Dark came down later today after the gray rolling clouds lay over us all day. Couldn’t get enough caffeine in me to pluck my spirits out of the funk, so I let work haul me up by my britches and drag me to school for a little bout of grading notebooks. Tonight I feel like just sinking into the oblivion of the fourth murder mystery in the series I picked up at the library last week, as much as I generally frown on escapism. Further, I decided to take the step of draining away the last few cups of stale wine, ostensibly so I could finally recycle the bottle and free up that fridge space. Mixed with some home canned apple cider and soda water on ice, a fine cocktail with which to retire. Watching myself from that upper corner shelf, noting that there are no precedents in my family history of abusing substances, not even generations back. Instead there is a pattern of genes manifesting as pen to page, going fishing, and tending toward baldness in men and facial hair in women.
My son called and has been engaging each of us in turn in conversation from the other side of the continent. More than any academic prowess or earning potential, I value that in him, that he takes the time to connect–a long conversation with his little brother, then each sister in turn, then me. We ask about each other’s school work, mull over the U.S. presidential campaign, the difference in weather, weigh the pros and cons of the houses we are looking at lately. I hear him say goodnight to my parents, who are hosting him for some of his winter break, but although it’s past midnight there, he’s up for more talk. I pass the phone over to his dad.
All this talk, again, about buying a house and moving, has left me feeling drained. The limbo is the hardest. Just as we are about to commit to something, we, led by my husband, draw back, and here we are again.
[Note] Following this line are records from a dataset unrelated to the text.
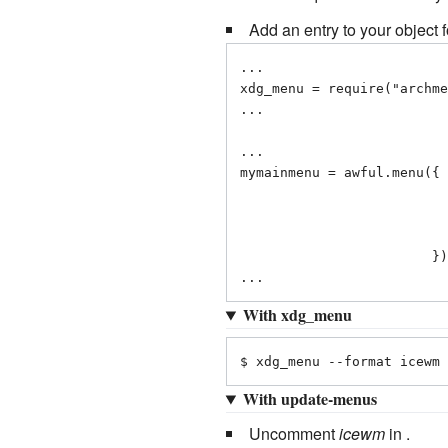
Add an entry to your object
...

xdg_menu = require("archme
...

...

mymainmenu = awful.menu({ 
                                    { "Applicat
                                    { "open ter
                           
                        })

...
With xdg_menu
$ xdg_menu --format icewm 
With update-menus
Uncomment
icewm
in .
Thought we’d decided a certain number of things and were ready to meet with our long suffering realtor, when we come to another whole set of considerations, and have to go over it all again. It’s not as if I can contribute much yet to the bottom line of such a financial commitment, so I feel I must yield.
That’s it–all I can muster for words. I’m going into my cave to watch a formulaic British crime drama now, sleep off the cider and maybe some of the blues, then figure out what to do with the holiday tomorrow. For all I know, it could be a great day, and I could get myself to feel it.